[BA/MA/PA] Scaling human-coded data with supervised machine learning


The combination of qualitative and quantitative research methods is a very popular tool to rigorously investigate phenomena and to use the benefits of both approaches. The use of machine learning in science is opening new ways of combining these methods. This is, because machine learning can be used to scale qualitative data-sets, which enables the use of quantitative methods such as statistical analysis (Harrison et al., 2022). One widely used  qualitative approach is the coding of human generated text through a researcher (He, 2012). This process allows researchers to analyse complex constructs that are difficult to measure quantitatively.

Research gap/Problem statement

There are a variety of applications of machine learning in science. However, little code has been available publicly and data-sets are often unique. Before broadly applicable code can be created, new approaches have to be tested on different types of datasets and with different techniques. At the moment there are very view such tests that show the true value of machine learning for scaling qualitative data. In this thesis offering, you are setting sail to investigate these possibilities.

Subject of the thesis and directions for research

The goal of this thesis is to investigate possibilities to use machine learning for scaling qualitative datasets. The dataset used in this thesis contains a variety of publications that investigate general purpose technologies, which is a concept used to describe artificial intelligence. You will conduct a method developed by Harrison et al. (2022), for which the original dataset is available, as well. The exact research question is derived during the initial exposé writing and depends on your individual interests.

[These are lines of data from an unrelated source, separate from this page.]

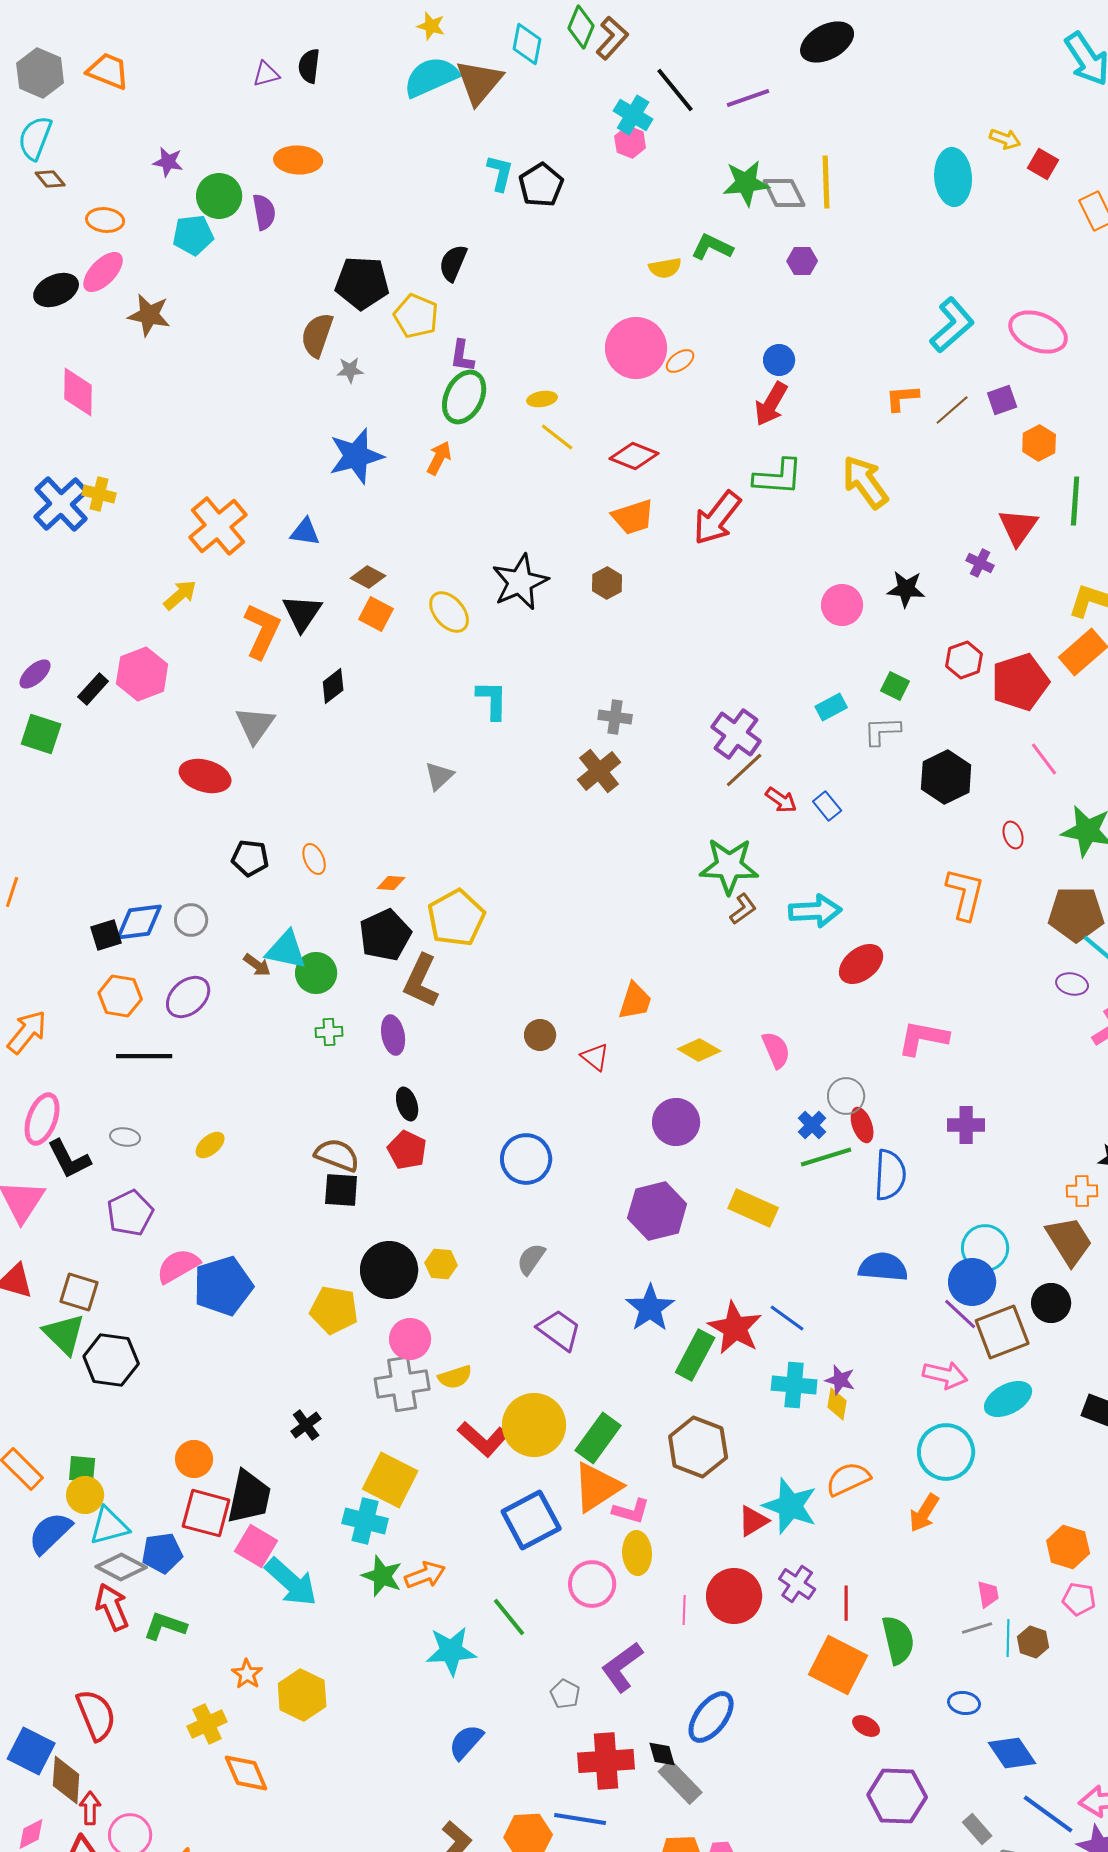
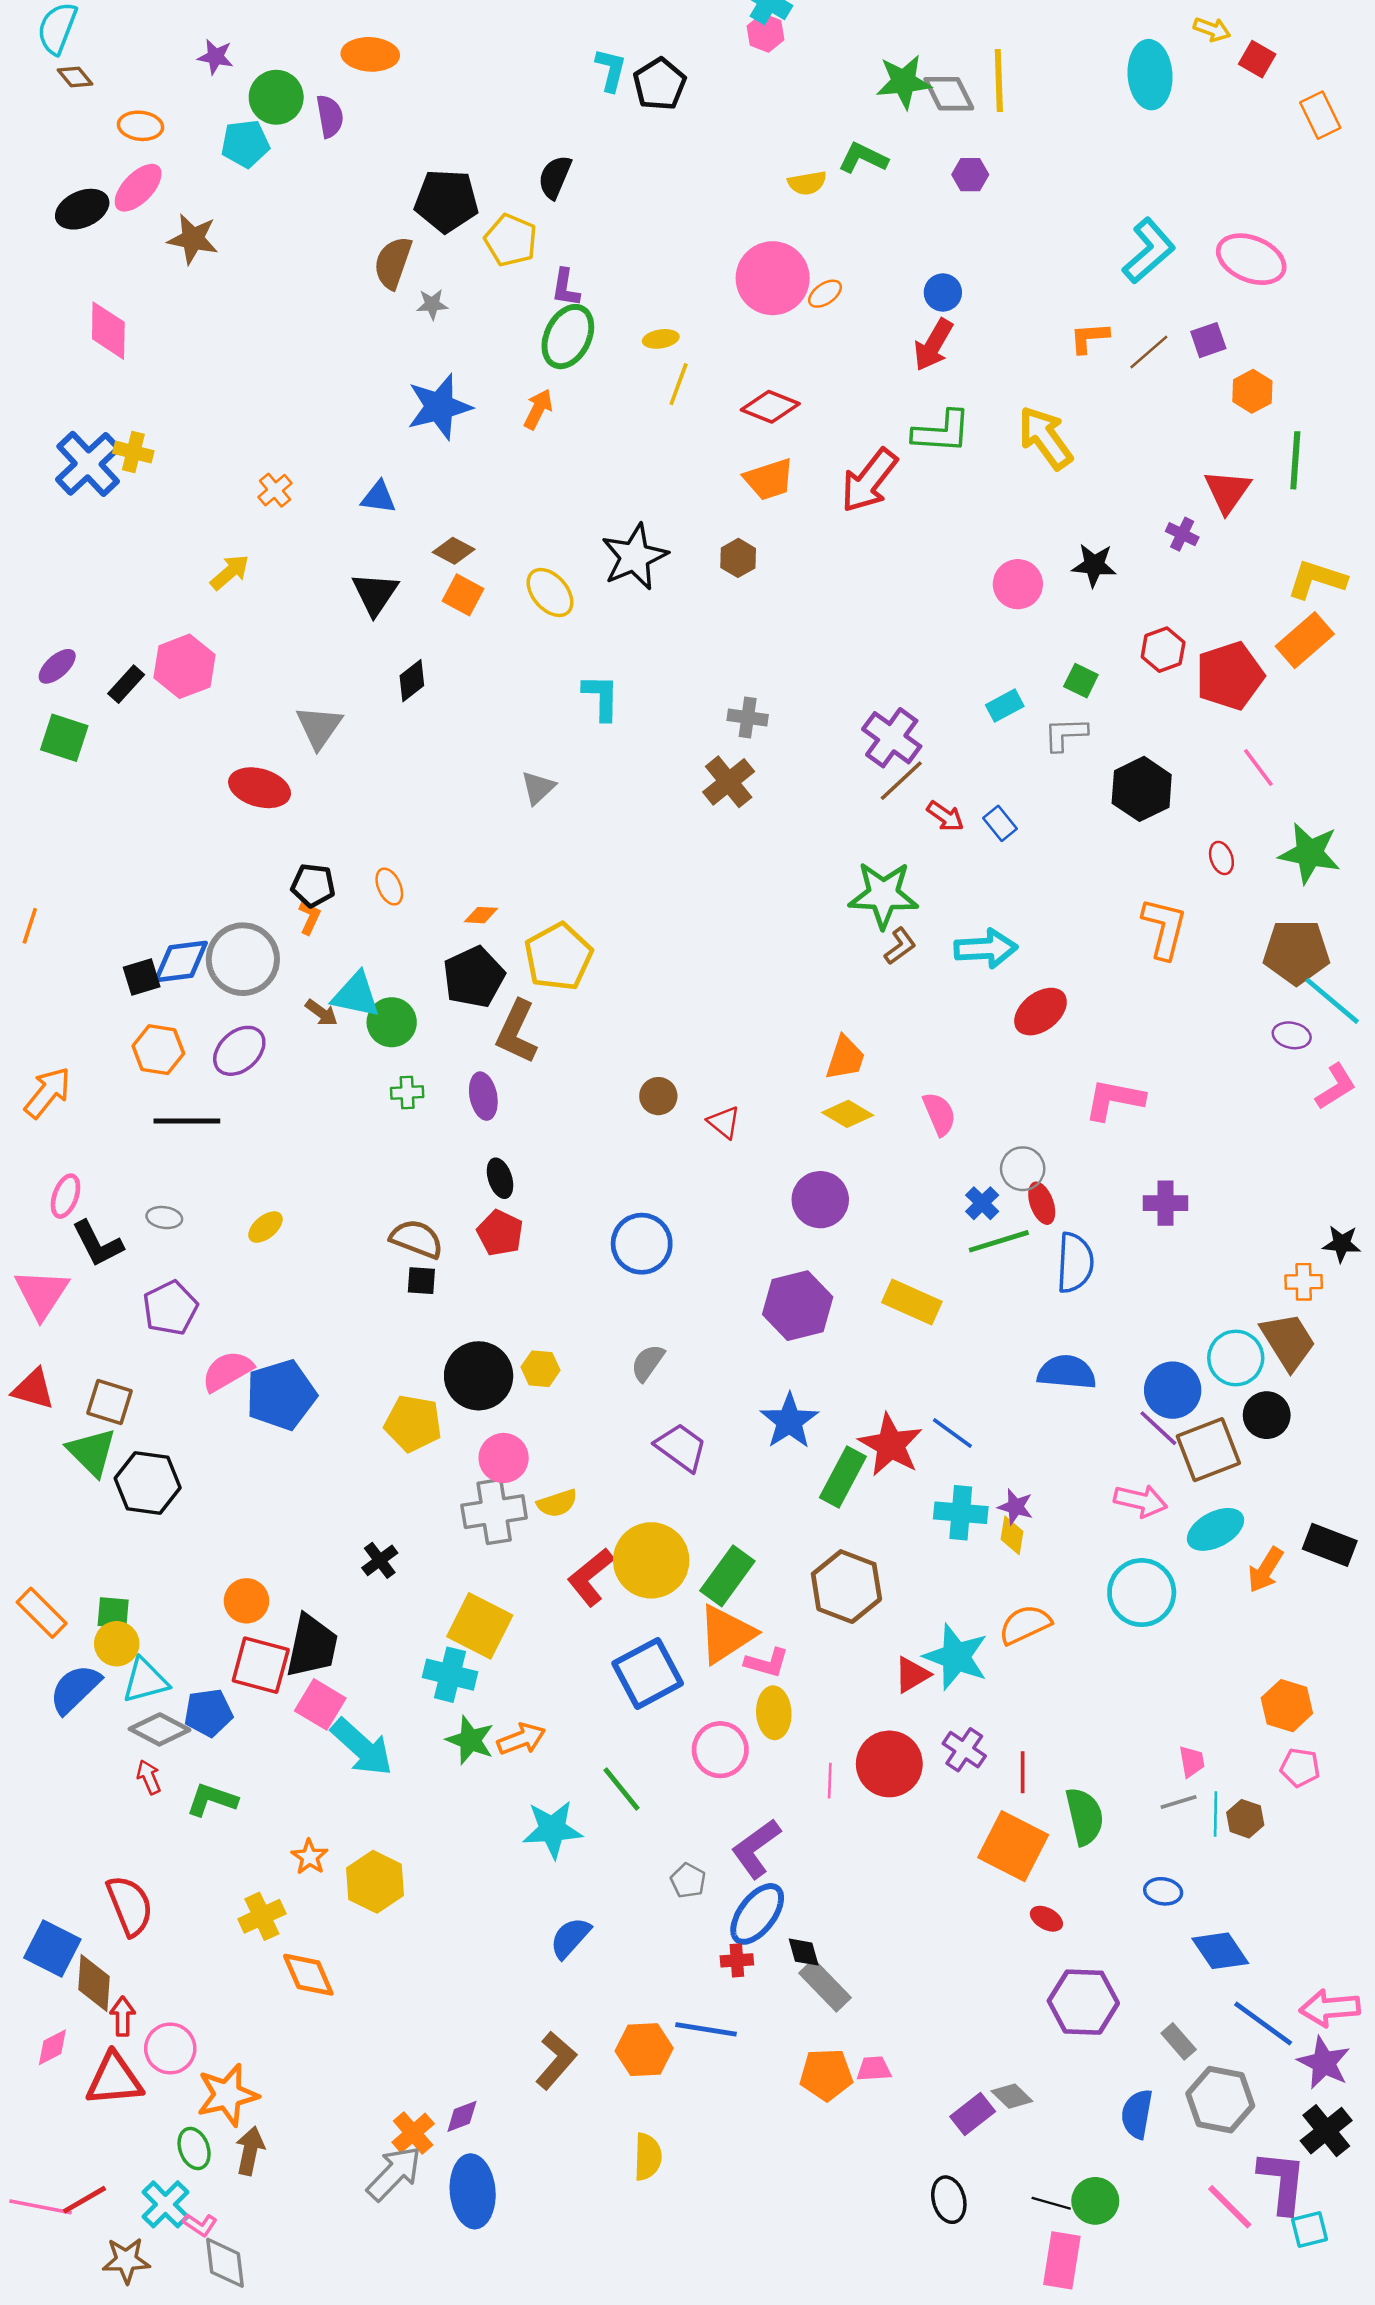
yellow line: (557, 437) -> (679, 384), turned 72
orange cross: (218, 526) -> (275, 490), size x0.5
orange L-shape: (262, 631) -> (310, 917), moved, size x0.5
gray circle: (191, 920) -> (243, 959), size x1.8
orange trapezoid: (635, 1001) -> (845, 1058), moved
pink ellipse: (42, 1119) -> (65, 1196), size x0.7
black square: (341, 1190) -> (421, 1281), size x0.7
cyan circle: (985, 1248) -> (1236, 1358), moved
red L-shape: (483, 1439) -> (590, 1577), turned 99
orange arrow: (924, 1513) -> (1265, 1570), moved
red arrow: (112, 1607) -> (149, 1777), size x0.6
blue ellipse: (711, 1717) -> (757, 1914), moved
red cross: (606, 1761) -> (737, 1960), size x0.5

This thesis offering is in the field of information systems and requires business understanding, motivation to learn new applications and methods, as well as good skills in python. Experience with machine learning is not necessarily required, but very helpful.

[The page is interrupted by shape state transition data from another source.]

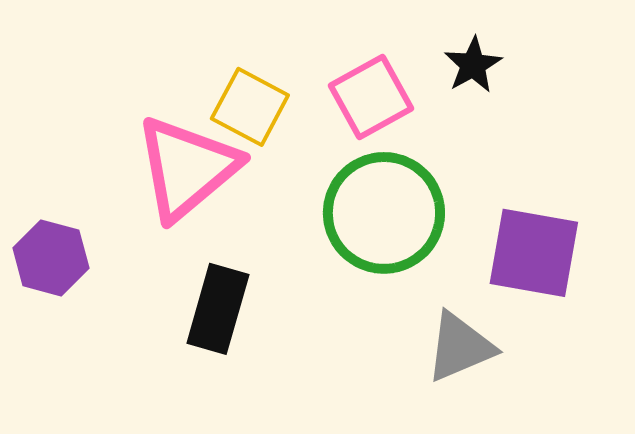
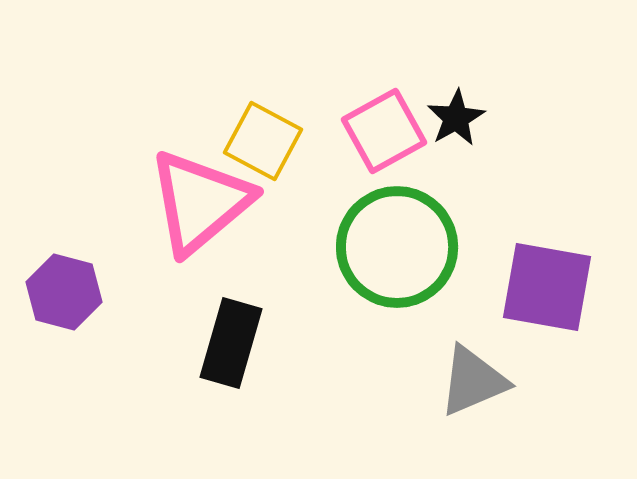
black star: (473, 65) -> (456, 118), moved

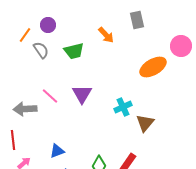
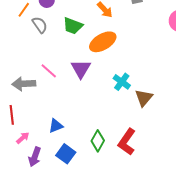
green trapezoid: (74, 51) -> (73, 26), turned 35
orange ellipse: (153, 67) -> (103, 42), moved
cyan cross: (123, 107) -> (122, 82), turned -30

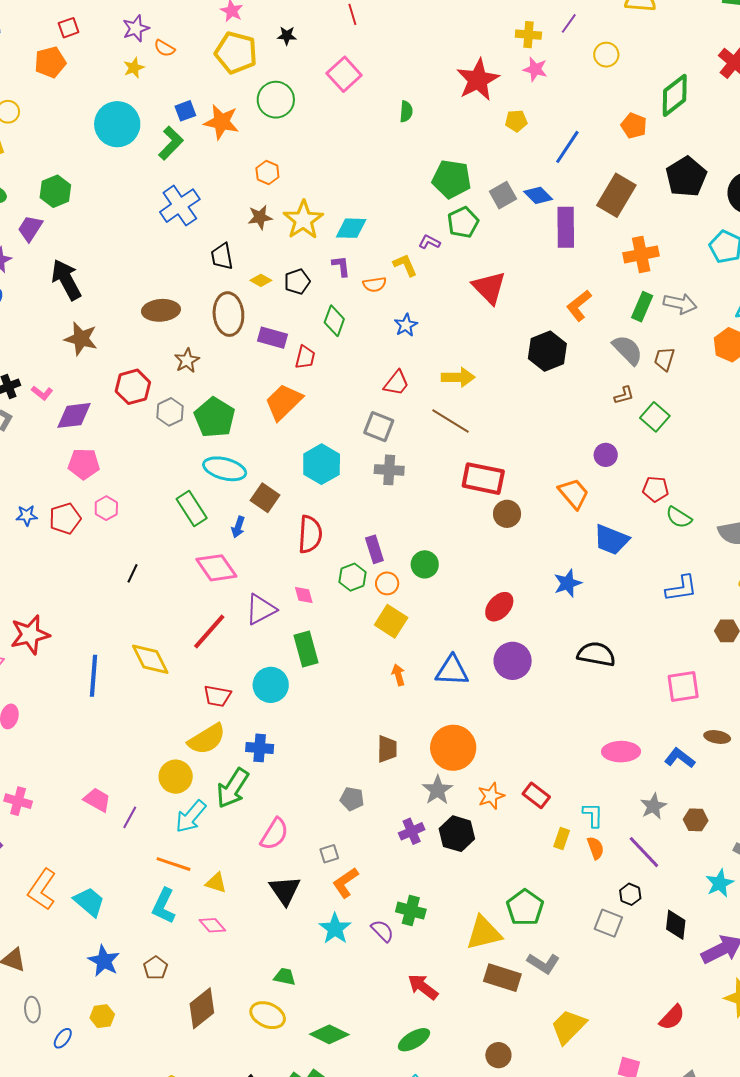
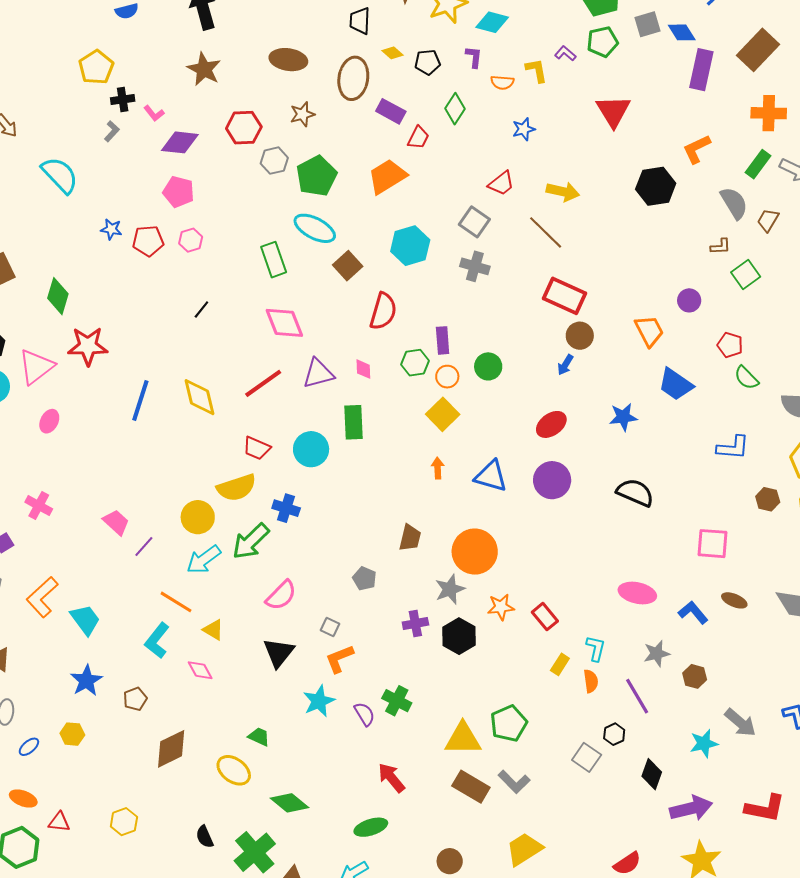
blue arrow: (238, 527) -> (565, 365), moved
gray square: (329, 854) -> (330, 627), turned 30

The thesis and application material can be submitted in English or German.

Call for action

Please apply to Julius Kirschbaum following the guidelines for thesis applications on our chair’s website.

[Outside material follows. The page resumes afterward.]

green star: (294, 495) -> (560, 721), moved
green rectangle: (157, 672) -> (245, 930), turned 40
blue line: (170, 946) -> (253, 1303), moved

  1. Apply for this thesis by sending an e-mail with a short motivational text, your CV and current transcript to julius.kirschbaum@fau.de
  2. Initial meeting to discuss the topic and get to know each other
  3. Drafting an exposé [2-4 weeks, registration of thesis after 2 weeks]
    1. Refine the problem statement
    2. Demonstrate the relevance
    3. Find your research question
    4. Build your research design and methodology
  4. Feedback meetings with supervisor during development
  5. Hand-in your thesis


Harrison, J.S. et al. (2022) ‘Using supervised machine learning to scale human‐coded data: A method and dataset in the board leadership context’, Strategic Management Journal, (November), pp. 1–23. Available at: https://doi.org/10.1002/smj.3480.

He, H. (2012) Coding Interviews: Questions, Analysis & Solutions Copyright.